SUPPLIED MATERIAL below:

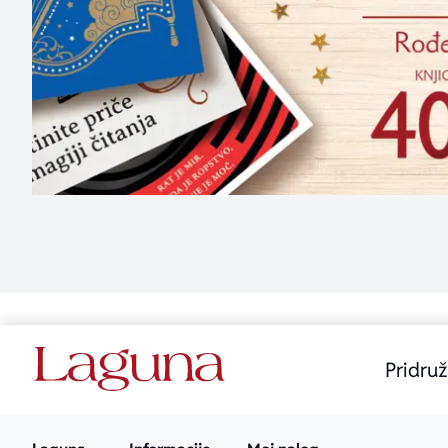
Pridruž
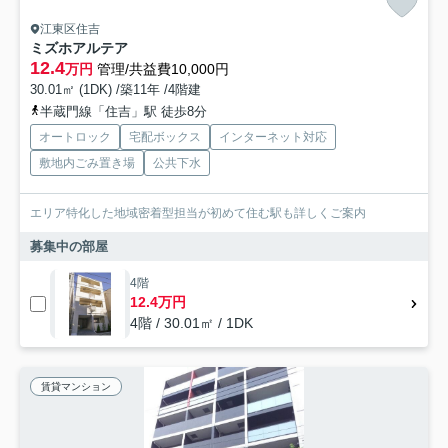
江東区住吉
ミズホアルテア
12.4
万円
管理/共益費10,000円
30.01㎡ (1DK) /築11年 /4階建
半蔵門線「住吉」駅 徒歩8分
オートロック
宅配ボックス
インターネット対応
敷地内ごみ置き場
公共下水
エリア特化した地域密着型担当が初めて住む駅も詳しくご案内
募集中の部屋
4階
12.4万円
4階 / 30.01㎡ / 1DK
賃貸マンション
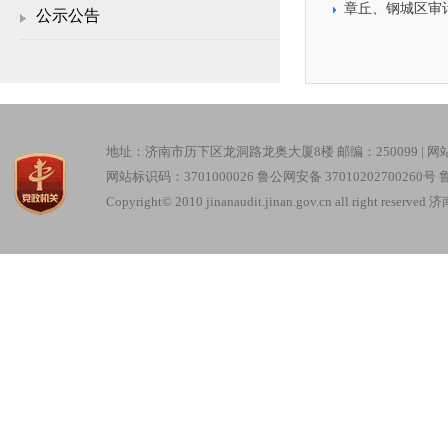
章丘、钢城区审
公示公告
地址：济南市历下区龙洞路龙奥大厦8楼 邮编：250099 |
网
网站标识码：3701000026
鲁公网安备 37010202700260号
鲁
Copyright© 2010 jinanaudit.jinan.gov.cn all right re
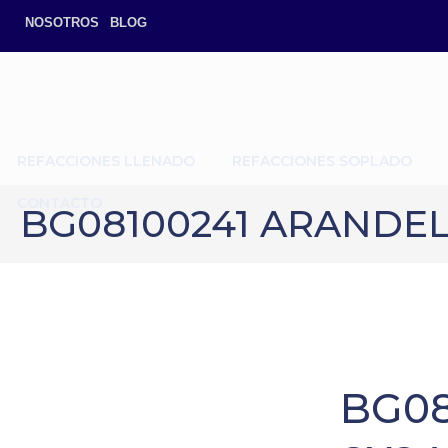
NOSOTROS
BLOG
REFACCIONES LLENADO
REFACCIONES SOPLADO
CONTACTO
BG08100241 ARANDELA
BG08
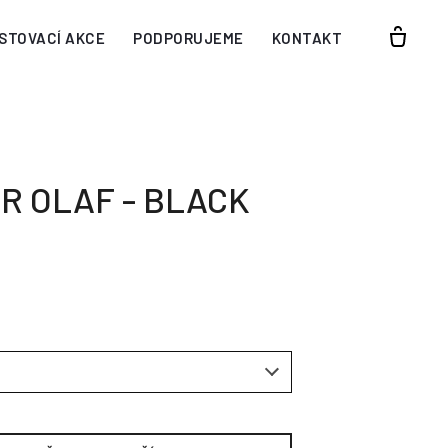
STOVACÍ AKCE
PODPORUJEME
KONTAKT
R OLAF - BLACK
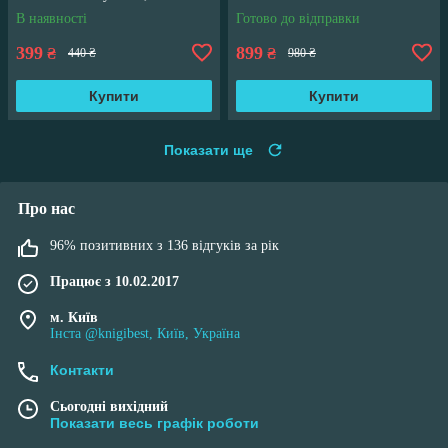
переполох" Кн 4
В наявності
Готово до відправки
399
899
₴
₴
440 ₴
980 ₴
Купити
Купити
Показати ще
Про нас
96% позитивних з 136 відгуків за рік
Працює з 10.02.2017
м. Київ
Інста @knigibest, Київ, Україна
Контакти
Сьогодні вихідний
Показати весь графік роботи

End of SUPPLIED MATERIAL.

* **PROBLEM DESCRIPTION**
Every line from the data above that contains "REFACCIONES" must appear in the answer.

* **RESULT OF THIS EXERCISE**
REFACCIONES LLENADO
REFACCIONES SOPLADO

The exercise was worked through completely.